HTTP is the application-layer protocol that delivers web pages, APIs, and most of the traffic on the Internet. This week you read a complete HTTP/1.1 conversation at the packet level and complete a full tour of the academy pcap-tools analysis workbench.
Theme
HTTP is a text-based request-response protocol. The client sends a request line (method + path + version), a set of headers, and optionally a body. The server sends a status line (version + status code + reason phrase), a set of headers, and optionally a body. That structure has been stable since HTTP/1.1 was standardized in 1997. HTTP/2 changed the framing (from text to binary), and HTTP/3 moved the transport from TCP to QUIC -- but the request-response semantic is the same. This week you read the original text format in a capture and understand every field.
Figure 9.1. Week 9 sits at the amber core of the onion. By now your captures show four nested rings of headers wrapping every payload your browser writes. This week you finally read what is inside the innermost ring: the HTTP text the application layer wrote on top of TCP, IP, and Ethernet.
Reading (~45 minutes)
- Kurose & Ross Ch 2 §2.2 ("The Web and HTTP"): HTTP request and response; persistent connections; HTTP/2 and HTTP/3 briefly
- Stevens TCP/IP Illustrated Ch 24 ("HTTP") if available in your edition; otherwise: RFC 7230 §2-3 (HTTP/1.1 Message Syntax and Routing): the request-line, header fields, message-body
- Optional: the MDN Web Docs page "HTTP Messages" (
https://developer.mozilla.org/en-US/docs/Web/HTTP/Messages) -- a visual complement to the RFCs
Lecture outline (~2 hours)
Section 1: HTTP request anatomy
An HTTP/1.1 GET request looks like this on the wire:
GET /index.html HTTP/1.1\r\n
Host: virtuscyberacademy.org\r\n
User-Agent: Mozilla/5.0 ...\r\n
Accept: text/html,application/xhtml+xml\r\n
Connection: close\r\n
\r\n
- Request line: method, path (URI), version. Separated by spaces; terminated with CRLF.
- Headers:
Field-Name: valuepairs; each terminated with CRLF. Case-insensitive field names. - Blank line: CRLF with no header before it signals the end of the headers. Anything after is the body (for POST, PUT, PATCH).
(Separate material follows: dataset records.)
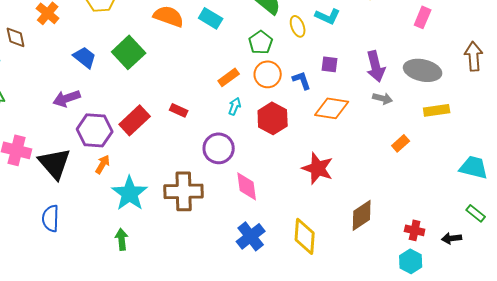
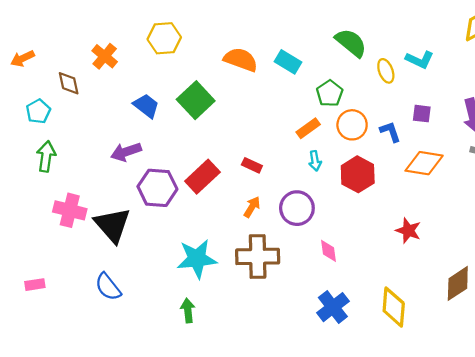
green pentagon: (261, 42) -> (330, 93), moved
cyan arrow: (235, 106) -> (315, 161), turned 150
orange arrow: (103, 164) -> (252, 207), moved
red star: (318, 168) -> (408, 231), size x0.7
pink diamond: (247, 186) -> (328, 251), size x0.7
cyan star: (130, 193) -> (197, 259), turned 30
blue semicircle: (51, 218) -> (108, 287), turned -40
- The blank line is mandatory. HTTP parsers look for the CRLFCRLF sequence to find the boundary between headers and body.
Common HTTP methods:
| Method | When used |
|---|---|
| GET | Retrieve a resource; no body |
| POST | Send data to be processed; has a body |
| PUT | Replace a resource; has a body |
| DELETE | Remove a resource; no body |
| HEAD | Retrieve headers only (no body in response) |
| OPTIONS | Discover which methods the server supports |
Section 2: HTTP response anatomy
HTTP/1.1 200 OK\r\n
Content-Type: text/html; charset=utf-8\r\n
Content-Length: 1234\r\n
Server: nginx\r\n
\r\n
<!DOCTYPE html>
...body...
- Status line: version, status code, reason phrase.
- Headers: same format as the request.
- Blank line: separates headers from body.
- Body: the response content; length determined by
Content-Lengthheader (orTransfer-Encoding: chunked).
HTTP status code classes:
| Range | Class | Examples |
|---|---|---|
| 2xx | Success | 200 OK, 201 Created, 204 No Content |
| 3xx | Redirection | 301 Moved Permanently, 302 Found, 304 Not Modified |
| 4xx | Client error | 400 Bad Request, 401 Unauthorized, 403 Forbidden, 404 Not Found |
| 5xx | Server error | 500 Internal Server Error, 502 Bad Gateway, 503 Service Unavailable |
Section 3: Key HTTP headers
| Header | Direction | Meaning |
|---|---|---|
| Host | Request | Which virtual host is being requested (required in HTTP/1.1) |
| User-Agent | Request | Client identification string |
| Accept | Request | Acceptable response media types |
| Content-Type | Both | Media type of the body |
| Content-Length | Both | Length of the body in bytes |
| Authorization | Request | Credentials (Basic, Bearer, Digest) |
| Cookie | Request | Stored cookies to send to the server |
| Set-Cookie | Response | Cookies the server wants the client to store |
| Location | Response | Target URL for a redirect |
| Cache-Control | Both | Caching directives |
| Connection | Both | close or keep-alive |
In a capture: Wireshark decodes all standard HTTP headers in the protocol tree under "Hypertext Transfer Protocol."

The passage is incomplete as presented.